Suzanne is the voice and the vision of Shelton Group. Drawing on her extensive experience in energy and the environment – and 25+ years in the marketing and advertising industry – Suzanne provides high-level strategic insights for our clients and guidance for our research and creative departments. She regularly speaks at conferences around the country, including Sustainable Brands, Fortune Brainstorm E and the International Builders’ Show, and serves as a guest columnist for publications like Fast Company, Green Builder and GreenBiz.com.

Susannah Enkema

VP Research & Insights

Susannah directs our research team and plays a key role in extracting the nuggets of information that pave the way for recommended marketing strategies and creative approaches. Susannah has nearly two decades of market research and strategy experience, including her role as president of SE Consulting, where she led the services for the likes of DIY Network and the makers of GORE-TEX®.

Laila Waggoner

VP Client Engagement

Laila leads our client engagement process, overseeing activities from both a strategic and a tactical level to ensure our work generates desired results – and clients’ satisfaction. She brings 25+ years of marketing leadership experience to her client relationships, with particular expertise in the homebuilding and remodeling industries as well as member-driven organizations, such as the Vinyl Siding Institute and Plastics Pipe Institute. Before joining Shelton Group, she led strategic marketing teams for Owens Corning’s insulation business.

Matt Brass

VP Creative

Matt steers the creative department in concepting, designing and producing campaigns. He ensures sound strategy and deep insights inform everything his team develops, and works closely with the accounts department to ensure copy and designs will meet our clients’ goals.
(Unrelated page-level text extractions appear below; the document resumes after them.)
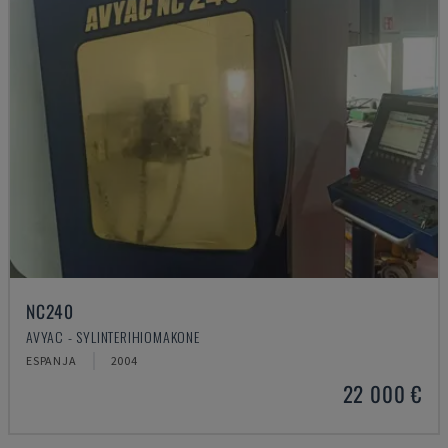
NC240
AVYAC - SYLINTERIHIOMAKONE
ESPANJA
2004
22 000 €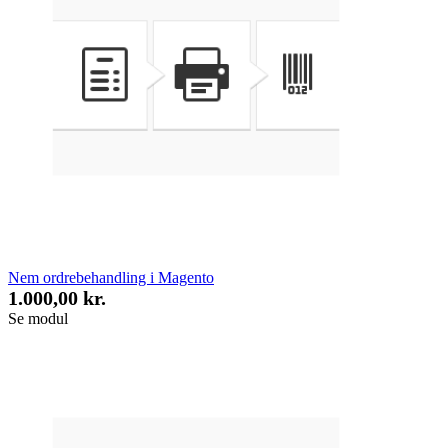
Nem ordrebehandling i Magento
1.000,00 kr.
Se modul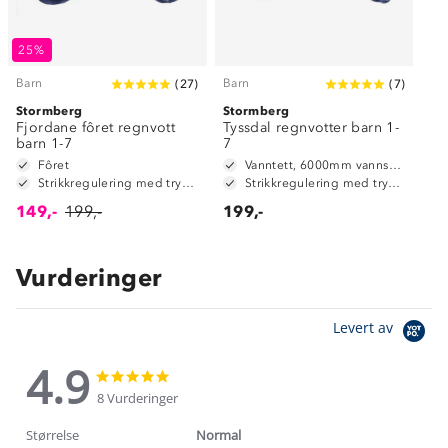
25%
Barn
Barn
(
27
)
(
7
)
Stormberg
Stormberg
Fjordane fôret regnvott
Tyssdal regnvotter barn 1-
barn 1-7
7
Fôret
Vanntett, 6000mm vannsøyle
Strikkregulering med trykknapp
Strikkregulering med trykknapp
149,-
199,-
199,-
Vurderinger
Levert av
4.9
4.9
4.9
star
star
8 Vurderinger
rating
rating
Størrelse
Normal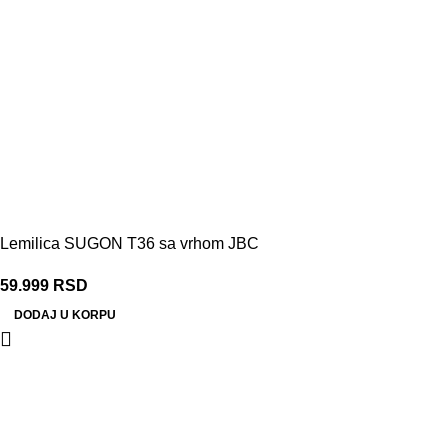
Lemilica SUGON T36 sa vrhom JBC
59.999
RSD
DODAJ U KORPU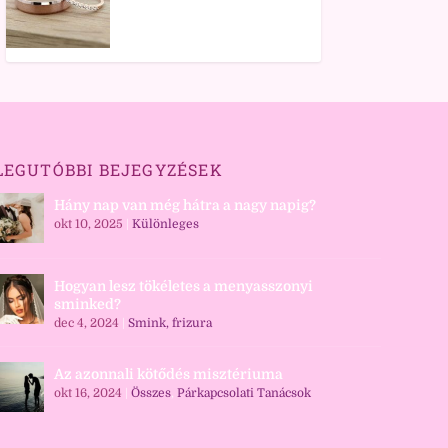
LEGUTÓBBI BEJEGYZÉSEK
Hány nap van még hátra a nagy napig?
okt 10, 2025
|
Különleges
Hogyan lesz tökéletes a menyasszonyi
sminked?
dec 4, 2024
|
Smink, frizura
Az azonnali kötődés misztériuma
okt 16, 2024
|
Összes
,
Párkapcsolati Tanácsok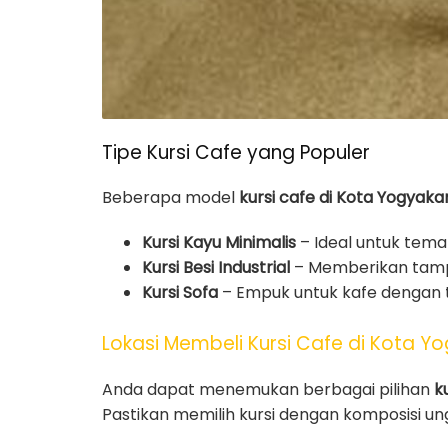
Tipe Kursi Cafe yang Populer
Beberapa model
kursi cafe di Kota Yogyaka
Kursi Kayu Minimalis
– Ideal untuk tema 
Kursi Besi Industrial
– Memberikan tamp
Kursi Sofa
– Empuk untuk kafe dengan 
Lokasi Membeli Kursi Cafe di Kota Y
Anda dapat menemukan berbagai pilihan
k
Pastikan memilih kursi dengan komposisi u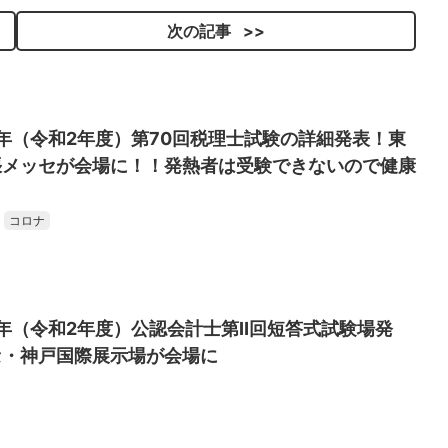
次の記事
0年（令和2年度）第70回税理士試験の詳細発表！東
張メッセが会場に！！発熱者は受験できないので健康
コロナ
0年（令和2年度）公認会計士第Ⅱ回短答式試験場発
セ・神戸国際展示場が会場に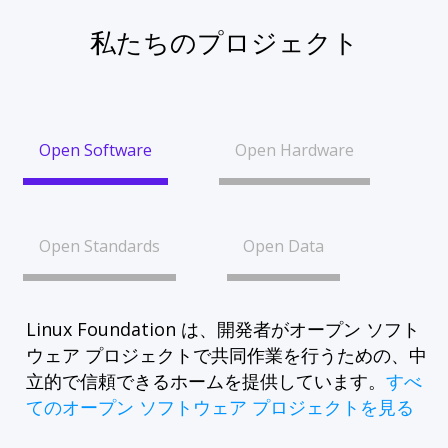
私たちのプロジェクト
Open Software
Open Hardware
Open Standards
Open Data
Linux Foundation は、開発者がオープン ソフト
ウェア プロジェクトで共同作業を行うための、中
立的で信頼できるホームを提供しています。
すべ
てのオープン ソフトウェア プロジェクトを見る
As a designer and filmmaker himself, he’s also a principal contributor to all of Shelton’s in-house photography and videography work.

Glen L. Vesser III

VP Finance and Administration

Glen manages Shelton Group’s finances and administration, ensuring our internal systems run smoothly so we can provide exceptional client service in a seamless and timely manner. Glen’s financial and administrative expertise has been shaped by decades of experience in a variety of industries, including public accounting, media distribution and health care.

Mike Beamer

VP Business Development

Mike joined our team to help provide strategic vision and foster our agency’s growth by overseeing new business leads and managing agency marketing and website content. He arrived in Knoxville steeped in energy efficiency and renewables – he previously led client service for an agency division in Boston dedicated to marketing communications strategy and branding for B2B and B2C clients in that space.